The research and innovation strategies proposed in the project will most probably require further standardization and elaboration of the policy. The project will therefore look for a community consensus on implementation of the project results by means external to the project.

Objectives:

1. To coordinate a community "Think tank" on routing aspects (Routing Cluster), providing operational support for the organization of open working meetings and other collaboration tools, such as an e-mail exploder and web site.

2. To survey both ISP and user (site) requirements for routing in the next generation of networks.

3. To analyze the related state of the art in standardization and policy versus the user/ISP perceived requirements.

4. To develop research and innovation strategies for inter-domain routing evolution.

5. To disseminate the project and related results, including the relevant standardization and policy activities.

Innovation:

The results of this project are expected to produce an impact on the standardization process, by means of encouraging the members and partners of the Routing Cluster to start this type of activities or to increase existing ones, with the overall result of increasing European contributions to standardization, and not just from the project participants.

To ensure the benefits of new routing architectures, new international standards could be required. Therefore there is a need to actively cooperate with the respective standardization bodies, in order to support the Routing Cluster membership.

Technology Approach:

The project will identify a number of issues regarding the current routing protocols and infrastructure and their ability to support the new services in a scalable manner:

1. Resilience and scalability (even millions of prefixes) and quick convergence after failures. The convergence time of BGP in case of failures is often measured in tens of seconds; this is not acceptable for mission critical services or emergency situations, for instance when VoIP is widely deployed and PSTN services may become no longer available in homes and businesses, while they may be connected to multiple services providers and/or different access networks (multihoming situations).

2. Desire of end-sites to be provider-independent (PI) by having their own prefixes, especially with IPv6 (which currently has no PI address space).
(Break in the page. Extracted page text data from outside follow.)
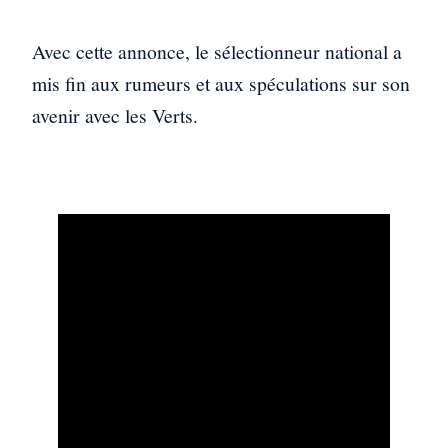
Avec cette annonce, le sélectionneur national a
mis fin aux rumeurs et aux spéculations sur son
avenir avec les Verts.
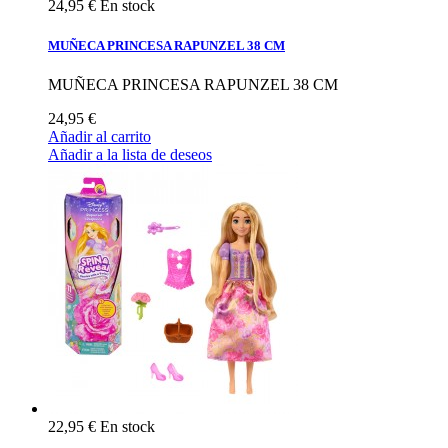
24,95 €
En stock
MUÑECA PRINCESA RAPUNZEL 38 CM
MUÑECA PRINCESA RAPUNZEL 38 CM
24,95 €
Añadir al carrito
Añadir a la lista de deseos
22,95 €
En stock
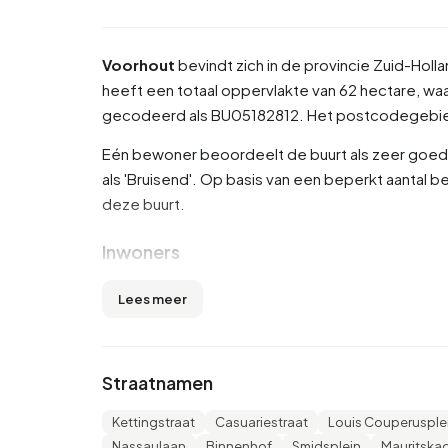
Voorhout
bevindt zich in de provincie
Zuid-Holla
heeft een totaal oppervlakte van 62 hectare, waar
gecodeerd als BU05182812. Het postcodegebied
Eén bewoner beoordeelt de buurt als zeer goed 
als 'Bruisend'. Op basis van een beperkt aantal be
deze buurt.
Inwoners
Voorhout telt 2.645 inwoners. Hiervan is 50,3% m
Lees meer
(46,9%). De overige leeftijden zijn 19,3% voor '45 t
of ouder' en 6,4% voor '0 tot 15 jaar'. Van de in
gescheiden en 2,5% is verweduwd. 1.010 inwone
Straatnamen
komen uit landen buiten Europa.
Kettingstraat
Casuariestraat
Louis Couperusple
Er zijn 1.770 huishoudens in Voorhout. 65,3% d
Nassaulaan
Binnenhof
Smidsplein
Mauritska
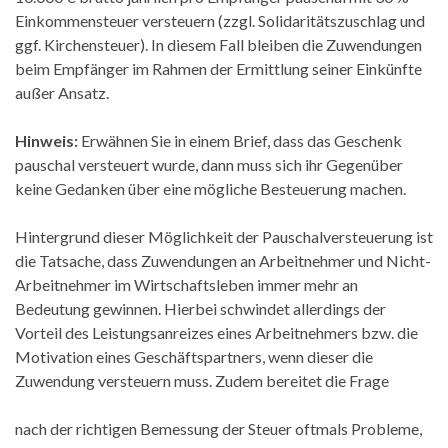
Einkommensteuer versteuern (zzgl. Solidaritätszuschlag und
ggf. Kirchensteuer). In diesem Fall bleiben die Zuwendungen
beim Empfänger im Rahmen der Ermittlung seiner Einkünfte
außer Ansatz.
Hinweis:
Erwähnen Sie in einem Brief, dass das Geschenk
pauschal versteuert wurde, dann muss sich ihr Gegenüber
keine Gedanken über eine mögliche Besteuerung machen.
Hintergrund dieser Möglichkeit der Pauschalversteuerung ist
die Tatsache, dass Zuwendungen an Arbeitnehmer und Nicht-
Arbeitnehmer im Wirtschaftsleben immer mehr an
Bedeutung gewinnen. Hierbei schwindet allerdings der
Vorteil des Leistungsanreizes eines Arbeitnehmers bzw. die
Motivation eines Geschäftspartners, wenn dieser die
Zuwendung versteuern muss. Zudem bereitet die Frage
nach der richtigen Bemessung der Steuer oftmals Probleme,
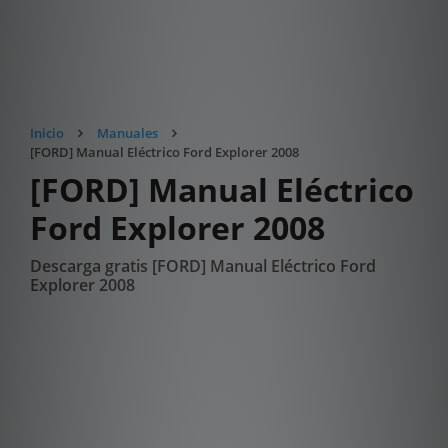
Inicio
Manuales
[FORD] Manual Eléctrico Ford Explorer 2008
[FORD] Manual Eléctrico
Ford Explorer 2008
Descarga gratis [FORD] Manual Eléctrico Ford
Explorer 2008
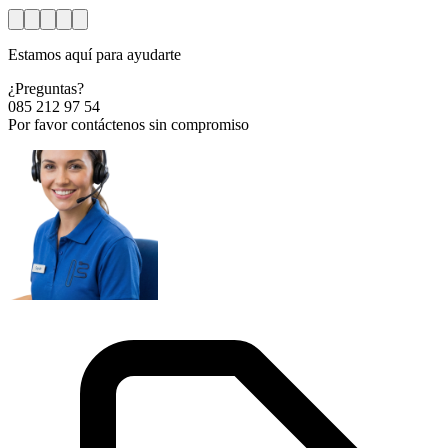
Estamos aquí para ayudarte
¿Preguntas?
085 212 97 54
Por favor contáctenos sin compromiso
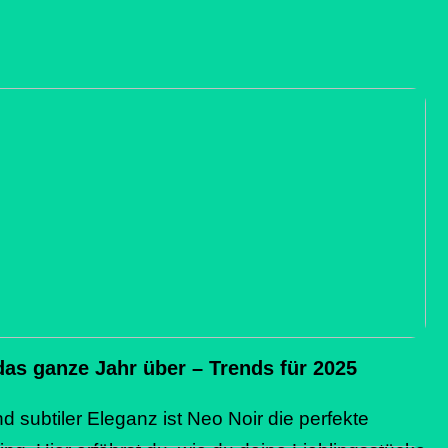
das ganze Jahr über – Trends für 2025
nd subtiler Eleganz ist Neo Noir die perfekte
This may be the case either for technical (load-balancing, resilience, etc.) or administrative reasons (corporate policy, security, etc.).

3. Inter-domain traffic engineering (or even QoS). BGP was designed with a best effort Internet in mind. It only advertises a single path per prefix and does not take into account QoS metrics in the selection of the inter-domain. The traffic engineering is also difficult.

4. Security of the routing infrastructure (e.g., protection against prefix hijacking), prevention of configuration errors and mechanisms to better deal with denial of service attacks (DoS).

5. Mobile networks. Utilization of IP in airplanes, cars, trains, ships and other transport means not only for Internet connectivity, but also to provide a communication among vehicles (e.g., Car to Car communications for eSafety).

6. On-demand or dynamic layer 1 or 2 media (e.g., on-demand WDM circuits).

Test Bed:

The open "Routing Cluster" of RiNG will support the work of different research groups, standardization organisms and bodies in charge of policy-making, with the aim to improve the networks of tomorrow. The participation of the RiNG expert partners in several research fora and projects carrying out activities related to the RiNG's aims brings added value to this project.

On the other hand, as the project is not carrying out research directly but is basing its activities on the outcomes of previous or current projects and activities related to routing in next generation networks, protocols and technologies (such as IPv6, but not exclusively), these efforts will be coordinated with a wider community support to succeed from the standardization perspective.

DISCLAIMER: "RiNG is a part-funded EC (IST-2005-035167) project. The information/views generated by the project may not completely align with those of the individual participating companies or The European Community. Although the project's information/views are considered accurate no responsibility will be accepted for their subsequent use."